I have been reading books on historical figures and great leaders. I find these people fascinating and intriguing. Many of these individuals have been studied on their leadership style and characteristics in great detail. However, the parallels to these great politicians, executives, generals and peace keepers is that they were aware of their surroundings and those around them. They all understood there was a greater cause.
In the fire service, the same can be said about our great leaders. Heck, our leaders are actually teaching the leaders of big business in today’s society. But, just like those in history, our most revered fire service leaders know that there is a larger cause and purpose to what they do.

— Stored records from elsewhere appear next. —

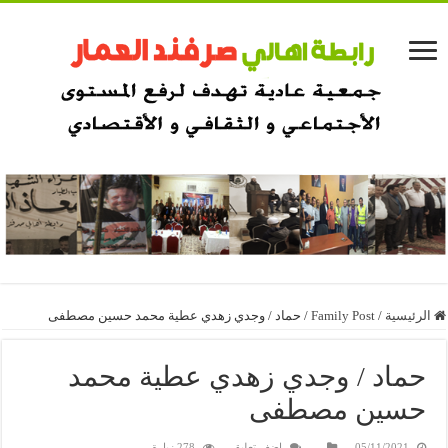
الرئيسية
/
Family Post
/
حماد / وجدي زهدي عطية محمد حسين مصطفى
حماد / وجدي زهدي عطية محمد
حسين مصطفى
05/11/2021
اضف تعليق
278 زيارة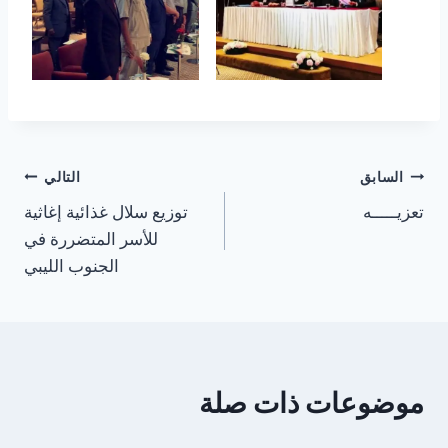
السابق
التالي
تعزيـــــه
توزيع سلال غذائية إغاثية
للأسر المتضررة في
الجنوب الليبي
موضوعات ذات صلة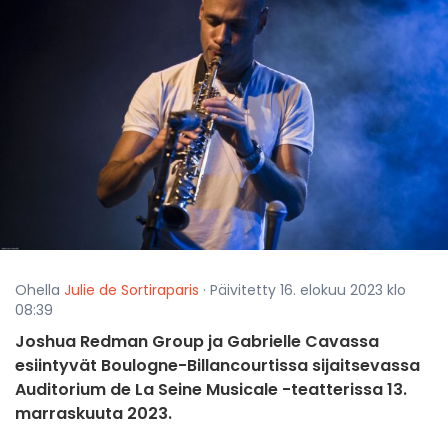
Ohella
Julie de Sortiraparis
· Päivitetty 16. elokuu 2023 klo
08:39
Joshua Redman Group ja Gabrielle Cavassa
esiintyvät Boulogne-Billancourtissa sijaitsevassa
Auditorium de La Seine Musicale -teatterissa 13.
marraskuuta 2023.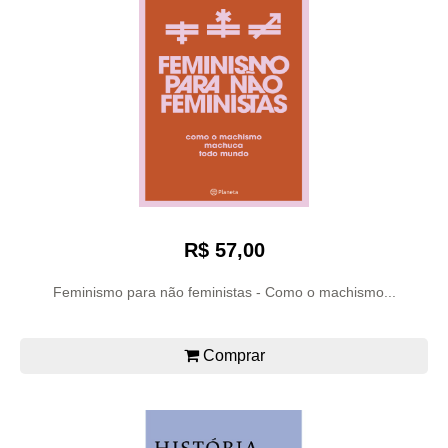
R$ 57,00
Feminismo para não feministas - Como o machismo...
Comprar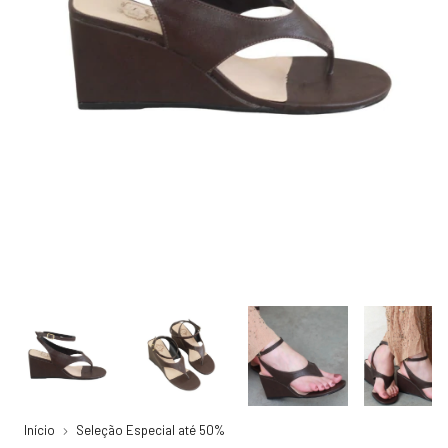
Início
Seleção Especial até 50%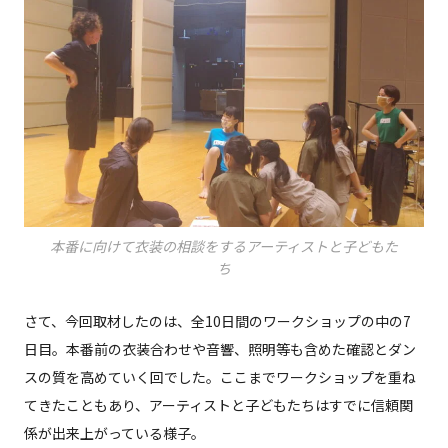
本番に向けて衣装の相談をするアーティストと子どもた
ち
さて、今回取材したのは、全10日間のワークショップの中の7
日目。本番前の衣装合わせや音響、照明等も含めた確認とダン
スの質を高めていく回でした。ここまでワークショップを重ね
てきたこともあり、アーティストと子どもたちはすでに信頼関
係が出来上がっている様子。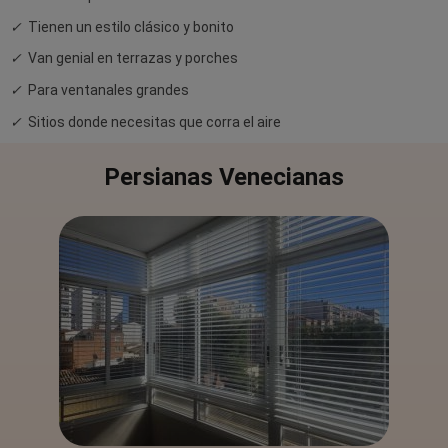
✓
Tienen un estilo clásico y bonito
✓
Van genial en terrazas y porches
✓
Para ventanales grandes
✓
Sitios donde necesitas que corra el aire
Persianas Venecianas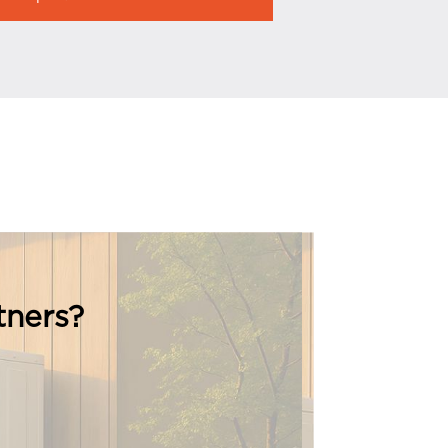
tners?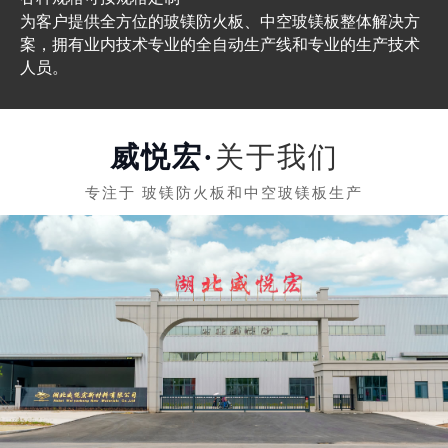
为客户提供全方位的玻镁防火板、中空玻镁板整体解决方
案，拥有业内技术专业的全自动生产线和专业的生产技术
人员。
关于我们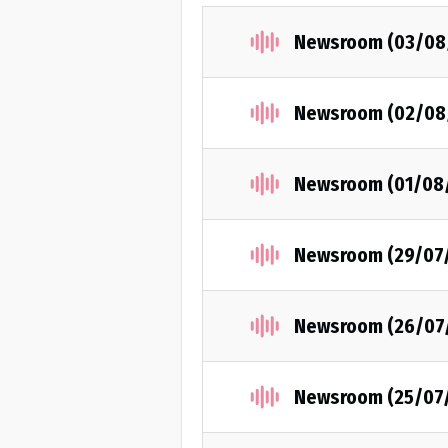
Newsroom (03/08
Newsroom (02/08
Newsroom (01/08
Newsroom (29/07
Newsroom (26/07
Newsroom (25/07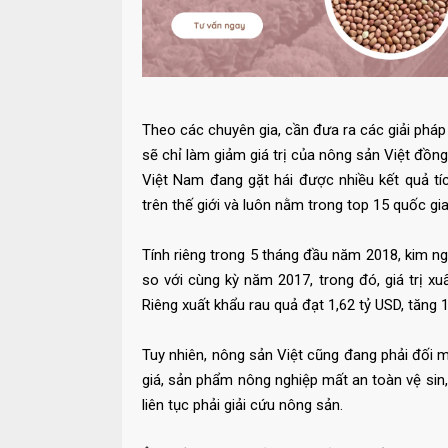
Theo các chuyên gia, cần đưa ra các giải pháp
sẽ chỉ làm giảm giá trị của nông sản Việt đồng
Việt Nam đang gặt hái được nhiều kết quả t
trên thế giới và luôn nằm trong top 15 quốc gi
Tính riêng trong 5 tháng đầu năm 2018, kim n
so với cùng kỳ năm 2017, trong đó, giá trị x
Riêng xuất khẩu rau quả đạt 1,62 tỷ USD, tăng
Tuy nhiên, nông sản Việt cũng đang phải đối m
giá, sản phẩm nông nghiệp mất an toàn vệ sin,
liên tục phải giải cứu nông sản.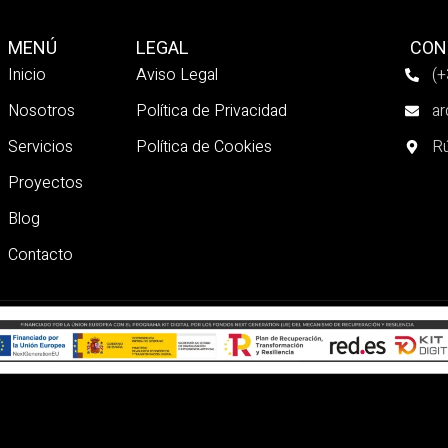
MENÚ
LEGAL
CON
Inicio
Aviso Legal
(+
Nosotros
Política de Privacidad
ar
Servicios
Política de Cookies
Rú
Proyectos
Blog
Contacto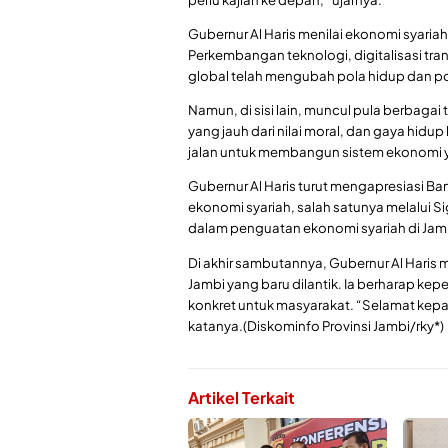
Gubernur Al Haris menilai ekonomi syaria
Perkembangan teknologi, digitalisasi tran
global telah mengubah pola hidup dan po
Namun, di sisi lain, muncul pula berbagai
yang jauh dari nilai moral, dan gaya hidup
jalan untuk membangun sistem ekonomi yan
Gubernur Al Haris turut mengapresiasi B
ekonomi syariah, salah satunya melalui Si
dalam penguatan ekonomi syariah di Jam
Di akhir sambutannya, Gubernur Al Hari
Jambi yang baru dilantik. Ia berharap k
konkret untuk masyarakat. “Selamat kep
katanya.(Diskominfo Provinsi Jambi/rky*)
Artikel Terkait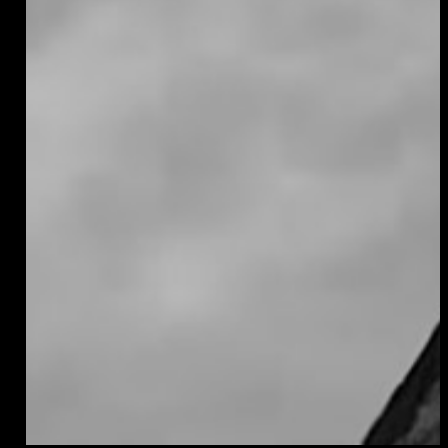
فيديو
التقارير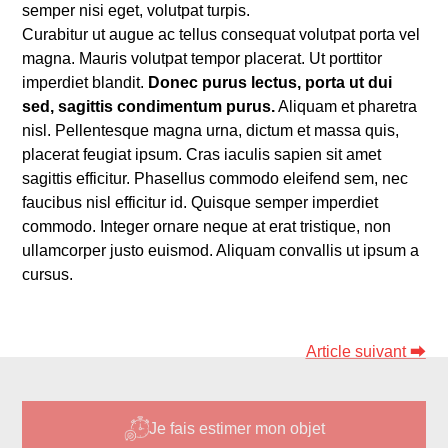
semper nisi eget, volutpat turpis.
Curabitur ut augue ac tellus consequat volutpat porta vel
magna. Mauris volutpat tempor placerat. Ut porttitor
imperdiet blandit.
Donec purus lectus, porta ut dui
sed, sagittis condimentum purus.
Aliquam et pharetra
nisl. Pellentesque magna urna, dictum et massa quis,
placerat feugiat ipsum. Cras iaculis sapien sit amet
sagittis efficitur. Phasellus commodo eleifend sem, nec
faucibus nisl efficitur id. Quisque semper imperdiet
commodo. Integer ornare neque at erat tristique, non
ullamcorper justo euismod. Aliquam convallis ut ipsum a
cursus.
Article suivant ⮕
Je fais estimer mon objet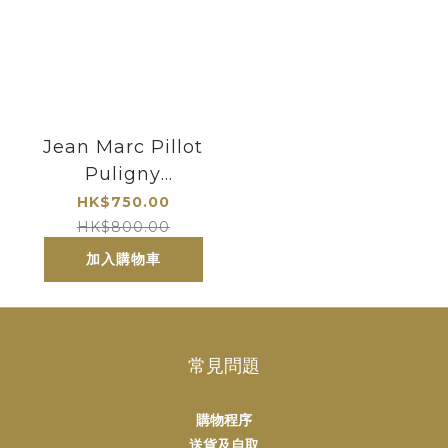
Jean Marc Pillot
Puligny
Montrachet
HK$750.00
Noyer Bret 2018
HK$800.00
加入購物車
常見問題
購物程序
送貨及自取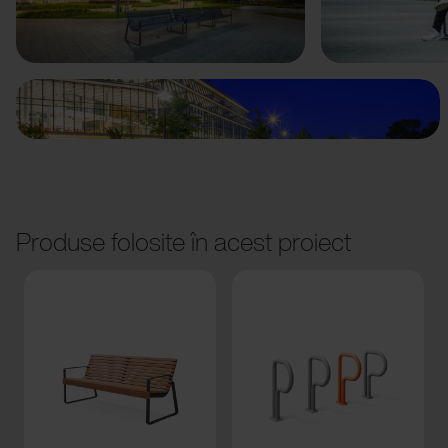
Anterior
Următorul
Produse folosite în acest proiect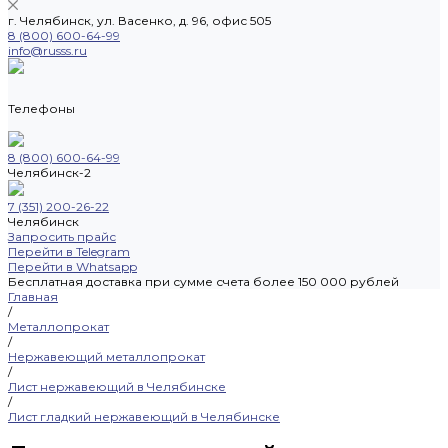
г. Челябинск, ул. Васенко, д. 96, офис 505
8 (800) 600-64-99
info@russs.ru
Телефоны
8 (800) 600-64-99
Челябинск-2
7 (351) 200-26-22
Челябинск
Запросить прайс
Перейти в Telegram
Перейти в Whatsapp
Бесплатная доставка при сумме счета более 150 000 рублей
Главная
/
Металлопрокат
/
Нержавеющий металлопрокат
/
Лист нержавеющий в Челябинске
/
Лист гладкий нержавеющий в Челябинске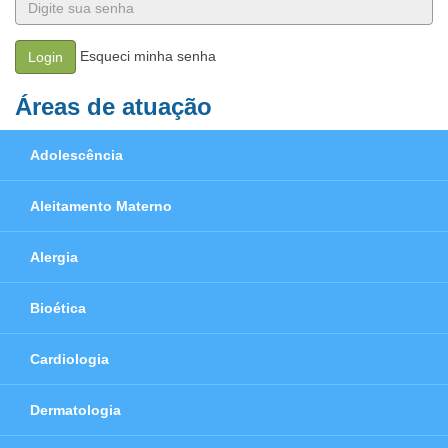
Esqueci minha senha
Login
Áreas de atuação
Adolescência
Aleitamento Materno
Alergia
Bioética
Cardiologia
Dermatologia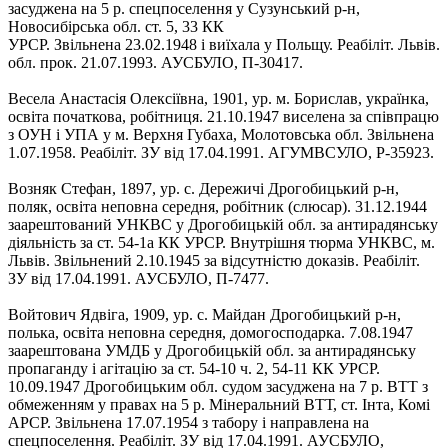
засуджена на 5 р. спецпоселення у Сузунський р-н,
Новосибірська обл. ст. 5, 33 КК
УРСР. Звільнена 23.02.1948 і виїхала у Польщу. Реабіліт. Львів.
обл. прок. 21.07.1993. АУСБУЛО, П-30417.
Весела Анастасія Олексіївна, 1901, ур. м. Борислав, українка,
освіта початкова, робітниця. 21.10.1947 виселена за співпрацю
з ОУН і УПА у м. Верхня Губаха, Молотовська обл. Звільнена
1.07.1958. Реабіліт. ЗУ від 17.04.1991. АГУМВСУЛО, Р-35923.
Возняк Стефан, 1897, ур. с. Дережичі Дрогобицький р-н,
поляк, освіта неповна середня, робітник (слюсар). 31.12.1944
заарештований УНКВС у Дрогобицькій обл. за антирадянську
діяльність за ст. 54-1а КК УРСР. Внутрішня тюрма УНКВС, м.
Львів. Звільнений 2.10.1945 за відсутністю доказів. Реабіліт.
ЗУ від 17.04.1991. АУСБУЛО, П-7477.
Войтович Ядвіга, 1909, ур. с. Майдан Дрогобицький р-н,
полька, освіта неповна середня, домогосподарка. 7.08.1947
заарештована УМДБ у Дрогобицькій обл. за антирадянську
пропаганду і агітацію за ст. 54-10 ч. 2, 54-11 КК УРСР.
10.09.1947 Дрогобицьким обл. судом засуджена на 7 р. ВТТ з
обмеженням у правах на 5 р. Мінеральний ВТТ, ст. Інта, Комі
АРСР. Звільнена 17.07.1954 з табору і направлена на
спецпоселення. Реабіліт. ЗУ від 17.04.1991. АУСБУЛО,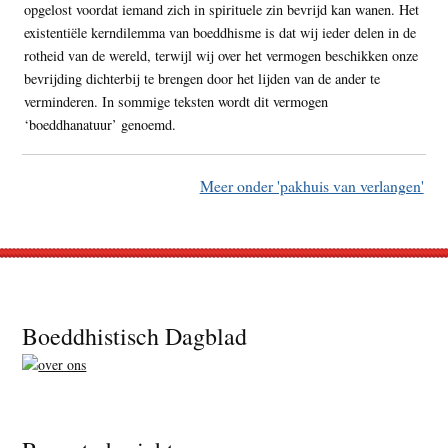
opgelost voordat iemand zich in spirituele zin bevrijd kan wanen. Het
existentiële kerndilemma van boeddhisme is dat wij ieder delen in de
rotheid van de wereld, terwijl wij over het vermogen beschikken onze
bevrijding dichterbij te brengen door het lijden van de ander te
verminderen. In sommige teksten wordt dit vermogen
‘boeddhanatuur’ genoemd.
Meer onder 'pakhuis van verlangen'
Footer
Boeddhistisch Dagblad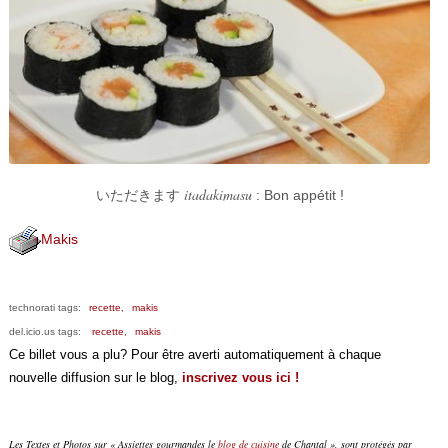
itadakimasu
いただきます
: Bon appétit !
Makis
technorati tags:
recette,
makis
del.icio.us tags:
recette,
makis
Ce billet vous a plu? Pour être averti automatiquement à chaque
nouvelle diffusion sur le blog,
inscrivez vous ici !
Les Textes et Photos sur « Assiettes gourmandes le
blog de cuisine
de Chantal », sont protégés par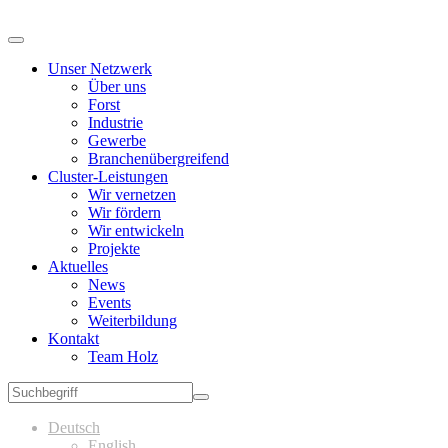
Unser Netzwerk
Über uns
Forst
Industrie
Gewerbe
Branchenübergreifend
Cluster-Leistungen
Wir vernetzen
Wir fördern
Wir entwickeln
Projekte
Aktuelles
News
Events
Weiterbildung
Kontakt
Team Holz
Deutsch
English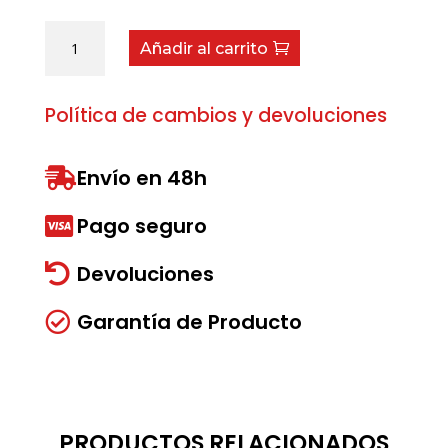
Tuerca
Añadir al carrito
1/2
plástico
cantidad
Política de cambios y devoluciones
Envío en 48h

Pago seguro

Devoluciones

Garantía de Producto

PRODUCTOS RELACIONADOS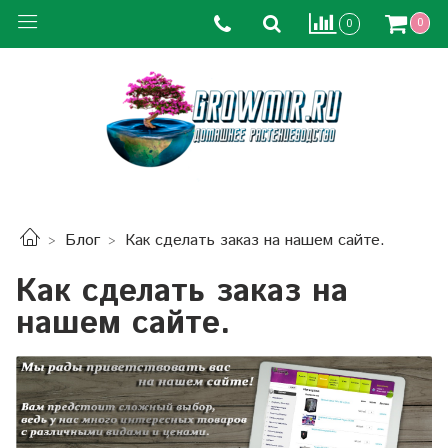
0
0
Блог
Как сделать заказ на нашем сайте.
Как сделать заказ на
нашем сайте.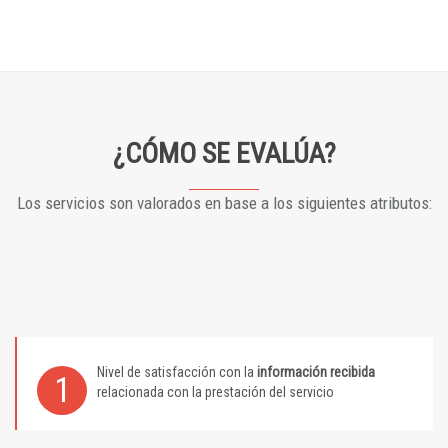
¿CÓMO SE EVALÚA?
Los servicios son valorados en base a los siguientes atributos:
Nivel de satisfacción con la
información recibida
1
relacionada con la prestación del servicio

The point is that these men and women do what they do for the good of the organization and the profession.
There are many concepts and theories about what makes an effective leader. Some argue that great leaders are born with a character trait that you can’t teach while others argue that they have learned traits from observation and experiences. Obviously, I, as do many others believe, that it is a combination of both and other factors that make a person a leader.
I have seen members of our profession believe that they are leaders because they deem themselves as such or because they hold rank. Neither qualifies that person as a leader. In fact, I would argue that if a person touts that he is a leader, the truth is likely that he is not.
For those that are true leaders, we must find and mentor those who obtain the skills and attributes of and effective leader. Our profession deserves and demands that our leaders be skilled, educated, knowledgeable and experienced. Self appointed leaders end up causing great problems within an organization and are typically self-promoting. Again, we need leaders who put the whole above themselves without any fanfare or spectacle. The people you supervise will give you notice on how well your doing by following your example and becoming extraordinary.
One concept that I truly believe that fire service leaders must understand is that they have to meet the needs of the members. Not give in or be submissive to avoid conflict. I mean that great leaders understand and recognize what their organization needs and can set a path to achieve those goals. This will require the leader to be dynamic and fluid and again, requires foresight and the understanding that the organization is most important.
Remember, if you do not meet the needs and are not on the same goal path as your followers, you will not be respected and you will not be an effective leader. You must obtain the respect of your people by being honorable, fair, just and committed. The best leaders typically will lead by example and the members see this in a positive light.
I guess the point I am trying to make is that rank and title do not “entitle” a person to be a leader. There are some great leaders who have never been promoted or who did not want promotion. On the other side, we have chief officers who are dysfunctional as leaders even though they have been promoted.
An effective leader understands that respect is earned and not demanded. Those who follow want to be led in the right direction and the organization will suffer if there are not adequate leaders at the helm.
Take pride in what you do. Have the integrity to do the right things when it is not popular. Be just and honest and you will become a great leader.